No accedí a ella. Visité la casa Kilanti, un estupendo ejemplo de casa
asimétrica (la Danov lo era de casa simétrica).
Kilanti, el primer dueño, fue un
acaudalado tratante de lana. Por aquel entonces, el ejército otomano se
suministraba de este producto en Bulgaria, lo que provocó que los implicados en
ese comercio se lucraran en abundancia. Ellos fueron los que financiaron el
movimiento que finalmente expulsaría a los turcos. Parecía un contrasentido: habían
financiado su propio desalojo.
Aquel legado exaltaba el orgullo
de sus dueños pasados y presentes.
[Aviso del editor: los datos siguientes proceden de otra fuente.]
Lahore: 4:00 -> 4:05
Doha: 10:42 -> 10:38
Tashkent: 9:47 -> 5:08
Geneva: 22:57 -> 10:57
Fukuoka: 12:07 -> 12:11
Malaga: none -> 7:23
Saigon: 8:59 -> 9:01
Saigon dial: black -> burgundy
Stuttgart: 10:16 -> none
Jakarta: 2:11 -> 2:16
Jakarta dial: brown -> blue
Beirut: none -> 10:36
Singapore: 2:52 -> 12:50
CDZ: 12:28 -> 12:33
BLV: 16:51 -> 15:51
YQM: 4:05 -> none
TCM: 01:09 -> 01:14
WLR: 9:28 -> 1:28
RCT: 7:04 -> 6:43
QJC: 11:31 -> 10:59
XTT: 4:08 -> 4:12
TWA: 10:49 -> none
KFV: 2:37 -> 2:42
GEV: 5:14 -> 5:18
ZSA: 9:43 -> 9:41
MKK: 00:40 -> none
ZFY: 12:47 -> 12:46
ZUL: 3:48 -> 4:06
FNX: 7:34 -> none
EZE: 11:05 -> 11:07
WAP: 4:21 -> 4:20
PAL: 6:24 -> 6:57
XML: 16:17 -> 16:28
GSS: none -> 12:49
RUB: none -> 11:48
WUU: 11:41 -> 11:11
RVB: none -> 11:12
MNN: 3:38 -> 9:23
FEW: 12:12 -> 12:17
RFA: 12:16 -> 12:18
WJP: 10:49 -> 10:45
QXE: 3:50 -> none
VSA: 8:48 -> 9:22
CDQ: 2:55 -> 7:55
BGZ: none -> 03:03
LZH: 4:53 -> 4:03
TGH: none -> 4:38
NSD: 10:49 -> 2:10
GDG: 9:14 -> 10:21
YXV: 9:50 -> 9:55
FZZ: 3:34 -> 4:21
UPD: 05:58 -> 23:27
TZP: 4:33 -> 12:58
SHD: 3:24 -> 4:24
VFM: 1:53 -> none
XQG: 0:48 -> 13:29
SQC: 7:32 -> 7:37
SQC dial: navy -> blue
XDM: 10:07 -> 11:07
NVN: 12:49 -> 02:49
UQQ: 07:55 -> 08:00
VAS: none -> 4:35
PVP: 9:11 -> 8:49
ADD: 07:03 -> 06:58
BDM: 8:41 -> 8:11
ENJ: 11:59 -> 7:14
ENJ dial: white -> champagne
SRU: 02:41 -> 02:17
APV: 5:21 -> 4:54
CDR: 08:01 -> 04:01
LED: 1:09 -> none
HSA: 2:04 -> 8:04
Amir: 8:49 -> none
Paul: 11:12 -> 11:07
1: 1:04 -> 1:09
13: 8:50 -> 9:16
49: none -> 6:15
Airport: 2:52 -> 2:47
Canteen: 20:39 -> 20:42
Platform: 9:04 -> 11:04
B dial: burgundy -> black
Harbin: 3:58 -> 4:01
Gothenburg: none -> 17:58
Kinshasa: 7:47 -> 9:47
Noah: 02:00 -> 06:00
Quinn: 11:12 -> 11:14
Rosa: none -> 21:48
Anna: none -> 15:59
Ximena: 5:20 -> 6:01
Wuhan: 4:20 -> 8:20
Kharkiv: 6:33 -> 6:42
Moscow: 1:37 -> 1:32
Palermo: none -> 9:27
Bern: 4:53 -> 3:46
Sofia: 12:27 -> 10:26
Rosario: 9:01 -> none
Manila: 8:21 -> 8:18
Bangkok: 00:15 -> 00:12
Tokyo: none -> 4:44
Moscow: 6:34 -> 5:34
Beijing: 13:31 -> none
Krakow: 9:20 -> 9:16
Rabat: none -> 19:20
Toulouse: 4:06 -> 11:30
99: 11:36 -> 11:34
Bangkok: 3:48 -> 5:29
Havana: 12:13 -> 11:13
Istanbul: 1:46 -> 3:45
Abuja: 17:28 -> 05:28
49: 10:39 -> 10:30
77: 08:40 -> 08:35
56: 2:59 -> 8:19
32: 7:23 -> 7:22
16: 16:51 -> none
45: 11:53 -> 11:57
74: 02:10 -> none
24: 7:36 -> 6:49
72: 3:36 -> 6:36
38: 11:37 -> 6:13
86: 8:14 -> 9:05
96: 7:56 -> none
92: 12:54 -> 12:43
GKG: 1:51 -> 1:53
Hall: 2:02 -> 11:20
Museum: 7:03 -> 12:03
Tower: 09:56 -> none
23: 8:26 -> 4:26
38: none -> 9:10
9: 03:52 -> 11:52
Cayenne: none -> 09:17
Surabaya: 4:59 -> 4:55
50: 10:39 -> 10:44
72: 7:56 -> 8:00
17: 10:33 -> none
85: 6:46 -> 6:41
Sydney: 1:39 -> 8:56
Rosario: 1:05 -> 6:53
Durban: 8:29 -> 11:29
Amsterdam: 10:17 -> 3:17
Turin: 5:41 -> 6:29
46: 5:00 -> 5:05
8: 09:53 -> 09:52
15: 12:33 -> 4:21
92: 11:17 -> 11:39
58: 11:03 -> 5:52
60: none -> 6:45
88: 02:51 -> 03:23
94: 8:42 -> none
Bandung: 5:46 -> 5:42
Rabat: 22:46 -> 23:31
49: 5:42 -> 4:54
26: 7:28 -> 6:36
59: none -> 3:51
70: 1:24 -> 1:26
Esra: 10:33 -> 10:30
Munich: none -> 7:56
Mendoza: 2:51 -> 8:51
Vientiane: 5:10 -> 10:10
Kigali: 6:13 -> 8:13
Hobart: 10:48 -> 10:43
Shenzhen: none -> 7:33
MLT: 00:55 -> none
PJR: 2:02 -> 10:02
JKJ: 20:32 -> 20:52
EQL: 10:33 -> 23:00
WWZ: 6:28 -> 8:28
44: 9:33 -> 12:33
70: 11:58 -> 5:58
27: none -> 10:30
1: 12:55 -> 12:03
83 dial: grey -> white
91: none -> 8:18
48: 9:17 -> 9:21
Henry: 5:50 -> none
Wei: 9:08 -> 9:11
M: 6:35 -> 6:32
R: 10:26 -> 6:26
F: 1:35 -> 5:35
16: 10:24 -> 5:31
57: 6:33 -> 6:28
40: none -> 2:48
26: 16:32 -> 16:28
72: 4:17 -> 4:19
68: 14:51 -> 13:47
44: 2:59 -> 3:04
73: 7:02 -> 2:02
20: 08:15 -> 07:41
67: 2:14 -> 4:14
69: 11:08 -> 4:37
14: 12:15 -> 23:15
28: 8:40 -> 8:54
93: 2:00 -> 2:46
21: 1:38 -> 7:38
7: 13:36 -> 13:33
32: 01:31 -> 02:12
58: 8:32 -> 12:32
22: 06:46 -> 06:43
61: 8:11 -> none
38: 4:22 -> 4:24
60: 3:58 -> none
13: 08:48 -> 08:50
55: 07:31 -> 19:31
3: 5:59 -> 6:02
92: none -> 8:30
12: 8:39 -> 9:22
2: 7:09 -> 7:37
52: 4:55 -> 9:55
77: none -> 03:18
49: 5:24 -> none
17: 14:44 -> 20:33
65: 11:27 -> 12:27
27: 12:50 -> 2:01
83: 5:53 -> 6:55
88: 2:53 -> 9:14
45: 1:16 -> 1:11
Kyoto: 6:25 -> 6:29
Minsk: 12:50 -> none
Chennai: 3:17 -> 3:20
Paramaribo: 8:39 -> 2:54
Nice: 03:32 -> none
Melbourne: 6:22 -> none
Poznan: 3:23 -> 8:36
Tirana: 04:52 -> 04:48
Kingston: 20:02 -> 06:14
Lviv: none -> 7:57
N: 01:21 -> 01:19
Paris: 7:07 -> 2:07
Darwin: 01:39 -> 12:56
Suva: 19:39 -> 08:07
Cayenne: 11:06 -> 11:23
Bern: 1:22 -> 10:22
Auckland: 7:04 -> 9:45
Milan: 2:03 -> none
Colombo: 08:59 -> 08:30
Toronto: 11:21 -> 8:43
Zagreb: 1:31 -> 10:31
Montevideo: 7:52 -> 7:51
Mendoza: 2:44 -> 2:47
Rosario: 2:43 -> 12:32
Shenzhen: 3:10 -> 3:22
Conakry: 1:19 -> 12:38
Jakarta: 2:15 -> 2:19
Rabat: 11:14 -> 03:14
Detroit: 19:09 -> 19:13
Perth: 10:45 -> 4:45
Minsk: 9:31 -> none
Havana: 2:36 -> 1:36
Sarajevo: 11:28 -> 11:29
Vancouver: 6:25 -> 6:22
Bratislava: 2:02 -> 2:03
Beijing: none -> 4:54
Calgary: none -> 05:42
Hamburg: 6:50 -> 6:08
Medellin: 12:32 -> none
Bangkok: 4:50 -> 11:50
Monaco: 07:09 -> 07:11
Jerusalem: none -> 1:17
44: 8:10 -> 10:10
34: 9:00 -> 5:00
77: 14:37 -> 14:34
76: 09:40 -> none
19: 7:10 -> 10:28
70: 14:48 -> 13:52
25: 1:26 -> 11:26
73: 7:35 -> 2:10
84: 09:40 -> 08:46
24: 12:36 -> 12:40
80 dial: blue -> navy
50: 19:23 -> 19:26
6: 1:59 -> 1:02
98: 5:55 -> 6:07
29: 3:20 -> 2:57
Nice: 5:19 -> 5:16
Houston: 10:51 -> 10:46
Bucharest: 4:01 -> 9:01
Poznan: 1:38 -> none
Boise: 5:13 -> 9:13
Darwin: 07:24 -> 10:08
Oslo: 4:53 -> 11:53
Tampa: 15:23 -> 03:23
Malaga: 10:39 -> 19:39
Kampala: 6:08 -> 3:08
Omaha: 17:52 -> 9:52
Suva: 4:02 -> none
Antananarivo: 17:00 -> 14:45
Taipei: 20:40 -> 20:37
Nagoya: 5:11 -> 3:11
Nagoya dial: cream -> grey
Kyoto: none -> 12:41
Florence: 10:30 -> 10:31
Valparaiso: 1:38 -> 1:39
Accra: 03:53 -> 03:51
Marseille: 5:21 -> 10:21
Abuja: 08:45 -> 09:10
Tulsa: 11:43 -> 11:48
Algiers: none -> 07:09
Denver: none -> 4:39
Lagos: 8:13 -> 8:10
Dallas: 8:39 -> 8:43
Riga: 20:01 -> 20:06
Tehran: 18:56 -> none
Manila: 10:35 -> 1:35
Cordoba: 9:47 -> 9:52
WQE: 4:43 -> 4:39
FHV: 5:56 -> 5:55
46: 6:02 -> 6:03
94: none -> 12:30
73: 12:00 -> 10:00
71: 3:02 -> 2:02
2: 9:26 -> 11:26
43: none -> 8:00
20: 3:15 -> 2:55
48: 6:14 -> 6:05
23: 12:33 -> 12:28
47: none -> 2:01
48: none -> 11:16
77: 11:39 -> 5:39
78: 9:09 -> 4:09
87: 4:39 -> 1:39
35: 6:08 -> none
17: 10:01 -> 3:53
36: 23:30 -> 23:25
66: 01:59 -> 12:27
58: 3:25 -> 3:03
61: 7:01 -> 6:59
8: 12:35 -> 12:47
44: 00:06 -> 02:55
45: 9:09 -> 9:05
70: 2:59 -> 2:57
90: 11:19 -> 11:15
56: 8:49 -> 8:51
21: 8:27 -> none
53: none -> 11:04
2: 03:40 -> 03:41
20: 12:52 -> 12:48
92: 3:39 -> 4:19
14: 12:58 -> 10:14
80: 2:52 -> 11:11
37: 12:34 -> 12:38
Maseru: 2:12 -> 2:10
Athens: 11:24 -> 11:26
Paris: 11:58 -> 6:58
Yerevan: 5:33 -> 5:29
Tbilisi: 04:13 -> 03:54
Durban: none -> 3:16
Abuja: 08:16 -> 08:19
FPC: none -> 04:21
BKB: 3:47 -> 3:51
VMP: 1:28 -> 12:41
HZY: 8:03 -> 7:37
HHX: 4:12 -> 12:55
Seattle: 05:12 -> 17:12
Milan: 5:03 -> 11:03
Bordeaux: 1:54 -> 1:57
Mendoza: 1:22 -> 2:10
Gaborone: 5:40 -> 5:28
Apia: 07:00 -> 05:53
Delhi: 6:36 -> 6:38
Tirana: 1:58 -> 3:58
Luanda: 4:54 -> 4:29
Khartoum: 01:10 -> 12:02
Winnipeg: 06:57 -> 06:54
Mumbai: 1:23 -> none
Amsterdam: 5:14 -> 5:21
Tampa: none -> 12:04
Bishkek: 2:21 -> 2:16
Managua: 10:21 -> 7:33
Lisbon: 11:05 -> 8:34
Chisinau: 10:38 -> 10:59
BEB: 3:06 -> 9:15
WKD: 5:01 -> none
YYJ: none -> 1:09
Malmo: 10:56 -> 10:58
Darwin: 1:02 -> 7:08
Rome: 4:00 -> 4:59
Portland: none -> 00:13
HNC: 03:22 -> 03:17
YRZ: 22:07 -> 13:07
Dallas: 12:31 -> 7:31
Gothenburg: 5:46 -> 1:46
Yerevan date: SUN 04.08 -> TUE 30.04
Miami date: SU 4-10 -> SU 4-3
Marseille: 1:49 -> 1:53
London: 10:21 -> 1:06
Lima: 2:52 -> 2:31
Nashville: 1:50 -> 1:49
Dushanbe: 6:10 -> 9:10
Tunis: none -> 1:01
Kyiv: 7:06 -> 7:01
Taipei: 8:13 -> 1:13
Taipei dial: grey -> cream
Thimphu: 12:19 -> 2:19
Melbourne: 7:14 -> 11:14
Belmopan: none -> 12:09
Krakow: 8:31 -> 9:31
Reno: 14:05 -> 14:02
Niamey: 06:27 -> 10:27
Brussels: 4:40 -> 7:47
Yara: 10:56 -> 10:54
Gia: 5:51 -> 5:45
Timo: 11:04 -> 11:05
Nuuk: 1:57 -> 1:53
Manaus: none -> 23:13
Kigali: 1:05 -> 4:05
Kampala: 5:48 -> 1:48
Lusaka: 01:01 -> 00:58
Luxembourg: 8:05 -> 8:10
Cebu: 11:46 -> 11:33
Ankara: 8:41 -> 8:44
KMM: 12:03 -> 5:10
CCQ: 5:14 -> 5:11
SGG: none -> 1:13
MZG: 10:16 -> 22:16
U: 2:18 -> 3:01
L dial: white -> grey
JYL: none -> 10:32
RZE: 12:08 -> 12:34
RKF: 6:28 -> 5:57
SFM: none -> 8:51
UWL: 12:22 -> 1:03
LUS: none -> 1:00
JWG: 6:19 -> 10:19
El amplio salón me sumergió en una novela
del siglo XIX, romántica, sofisticada. El mobiliario y la decoración de paredes
y techos eran hermosos, de buen gusto, denotaban la preocupación por la
estética. Me imaginé las escenas que se habían desarrollado en ese salón, en
otras estancias: cierres de tratos comerciales, veladas literarias y musicales,
conspiraciones… Personajes elegantes e interesantes moviéndose por este espacio
y cambiando la historia del país a la luz de las velas. Aquí estaba el espíritu
del Renacimiento búlgaro.
Aún tuve unos minutos para
entrar a la iglesia de San Demetrio, un santo de amplio predicamento en la zona.
Su interior de muros blancos y columnas azules estaba solitario. Entraba la luz
domesticada por la santidad del lugar. En el mismo entorno de la iglesia había
una exposición de iconos. Una pintora, que era una de las autoras de los mismos
junto a otro compañero, se afanaba en los últimos detalles para completar
aquella obra que seguía las tendencias ancestrales.